Sin duda, es una delicia cuando las metáforas escondidas en las palabras se nos manifiestan, pero no es el euskera la única lengua en lo que esto sucede, en todos los idiomas podemos vivir estas experiencias y el español no es la excepción. ¿Echamos un ojo?

Por ejemplo: cuando en español decimos cantimplora, decimos “objeto que canta y llora”, por el sonido que hace el líquido al vaciarse. Con la palabra bicicleta, hacemos referencia a un vehículo de “dos ruedas”. Cuando decimos compañero, hablamos de la “persona con la que compartimos el pan”.

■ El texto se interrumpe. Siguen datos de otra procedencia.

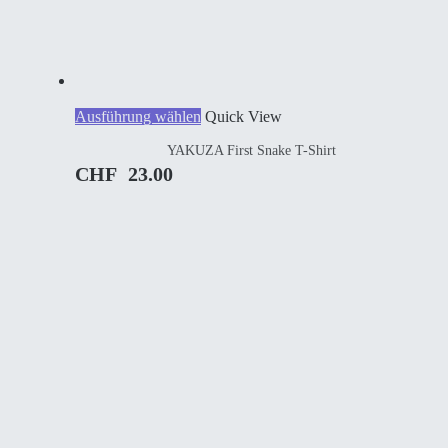
Dieses
Ausführung wählen
Quick View
Produkt
YAKUZA First Snake T-Shirt
weist
mehrere
CHF
23.00
Varianten
auf.
Die
Optionen
können
auf
der
Produktseite
gewählt
werden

Hay también palabras que guardan resonancias mitológicas, como pánico, que es “miedo al dios Pan”, aquella deidad que era una mezcla de hombre y macho cabrío. También el verbo venerar, que es “rendirle pleitesía a la diosa Venus”. Cuando decimos jovial, evocamos la “alegría del dios Júpiter”.

Cuando escuchamos el eco, rememoramos el mito de Eco, la ninfa que cautivaba con las palabras y que con esta virtud distraía a Hera, la esposa de Zeus, para que este pudiera andar de coscolino con otras féminas. Al ser descubierta, la iracunda diosa la castigó privándola de su voz, condenándola a sólo poder repetir la última palabra de quien le hablara, la tristeza la fue desvaneciendo, pero su esencia se mantuvo en las montañas, donde todavía  sigue respondiendo con los últimos sonidos de quien grita o habla fuerte.

En otras metáforas escondidas, cuando decimos trabajo hablamos de “sufrimiento”; la palabra viene de “tripalium” un instrumento de tortura. Si decimos persona, evocamos una máscara, en latín llamada “personare”, que se usaba en el teatro para magnificar el sonido (per-sonare) y que además distinguía a cada personaje.

Ya ven, el lenguaje es un jardín de metáforas que están ahí para deleitarnos con su aroma, sólo es cuestión de acercar las narices a las palabras.